The store is packed with all sorts of practical.

.. things. There are arrays of power tools, garden shears, hunting knives, and snow shovels lined up in a wall of quiet threats.

There’s no flair or branding, certainly no trendy packaging; just the kind of front where things work, or they’re not stocked.

It’s both functional and dependable, and I can’t help but think of how that’s a little like the town itself.

“Be with you in a minute,” a deep, clipped voice calls from somewhere in the back.

A moment later, he emerges, and even if I haven’t been warned, I would have known without a doubt that this alpha is Beau Wolfe’s father.

He looks to be in his late fifties, maybe early sixties; built like a slab of granite—and just as expressive. He’s all broad shoulders and moves like a man who’s never rushed a damn thing in his life, with the kind of quiet weight that fills the space before he even speaks.

He’s dressed in a threadbare flannel with a gray beard that’s trimmed close: no style or softness, but a piece of armor, and his eyes are the exact same shade of blue as Beau's.

“You lost?”

His scent rolls ahead of him as he comes closer, threaded with the same stubborn backbone I felt radiating from his son in the diner. He looks me over as he approaches, though his gaze isn't curious, nor kind.

“No.”

My instincts want me to dip my chin, but I ignore them, squaring my shoulders instead.

“My name’s Emery Tate. I was told my rental keys were left here?”

“Ah,” he says after a beat. “The physical therapist.”

I nod.

“That’s me.”

He pivots toward the counter, grunting as though this whole interaction has already worn out its welcome. I watch as he ducks behind it. It’s clear he’s the kind of man who thinks silence is a perfectly acceptable conversation, and with that alpha presence behind it, it’s meant to press, to push.

“Front key and back key are inside,” he says when he re-emerges with a plain white envelope, my name scrawled across the front in blocky, no-nonsense handwriting. “The heat kicks in slow, so don’t wait to turn it on, or you’ll regret it.”

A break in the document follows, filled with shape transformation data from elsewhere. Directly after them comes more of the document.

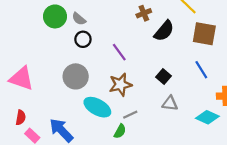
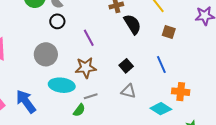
black semicircle: (164, 31) -> (132, 24), turned -80
brown square: (204, 34) -> (169, 32), size x0.6
cyan ellipse: (97, 107) -> (62, 85), turned -30

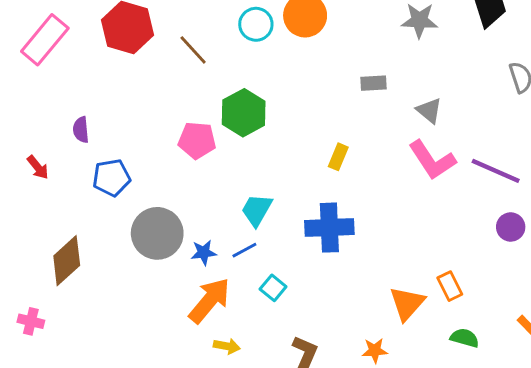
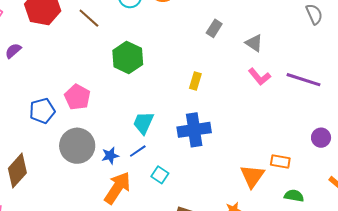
gray rectangle: (373, 83) -> (214, 28), turned -48
purple semicircle: (81, 130) -> (13, 51), moved, turned 60
pink pentagon: (197, 140) -> (77, 97), moved, turned 30
pink L-shape: (432, 160) -> (259, 77), size x0.7
purple circle: (511, 227) -> (321, 138), moved
orange rectangle: (450, 286) -> (280, 161), turned -48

I nod, tucking the envelope into my coat pocket.

“Appreciate the warning.”

He gives me another once-over: a silent audit I haven’t agreed to take, and one that isn’t meant to be passed.

“You really drove up in that storm?” he asks.

I glance down at my boots, which are both salt-stained and soaked through. They’re proof of survival, and also proof I’ve made a decision he clearly thinks is dumb.

Still, I shrug.

“The snowstorm was less terrifying than the thought of staying where I was.”

Something cold flickers in his expression, and he lets the silence hang.

I don’t rush to fill it. I’ve dealt with enough men like him before: the ones who use silence as a weapon, who wield eye contact like a blade; especially older alphas who think the whole world lives under their thumb.

“Well,” he says at last, as if it costs him. “Welcome to Iron Lake.”

“Thanks,” I reply, my own voice even but clipped. “I’ve already been gifted coffee, pancakes, and four different weather threats, so I think I’m officially initiated.”

His grunt might be a laugh, but it lands wrong.

“Anything practical you need, you come here. No point going anywhere else.”

“Good to know,” I say, straightening slightly. “Wolfe’s Hardware or bust.”

He nods once, his blue eyes unblinking and unreadable.

I hold his stare just long enough to make it clear I’m not intimidated, but I’m not stupid, either. My heart thuds once, hard, as something primal twists low in my gut. Not fear exactly, but close enough to taste.

I turn, stepping back out into the cold without another word. The envelope in my pocket feels heavy as I slide back into my car, and I can’t help but think of how Ken Wolfe is a very unpleasant man.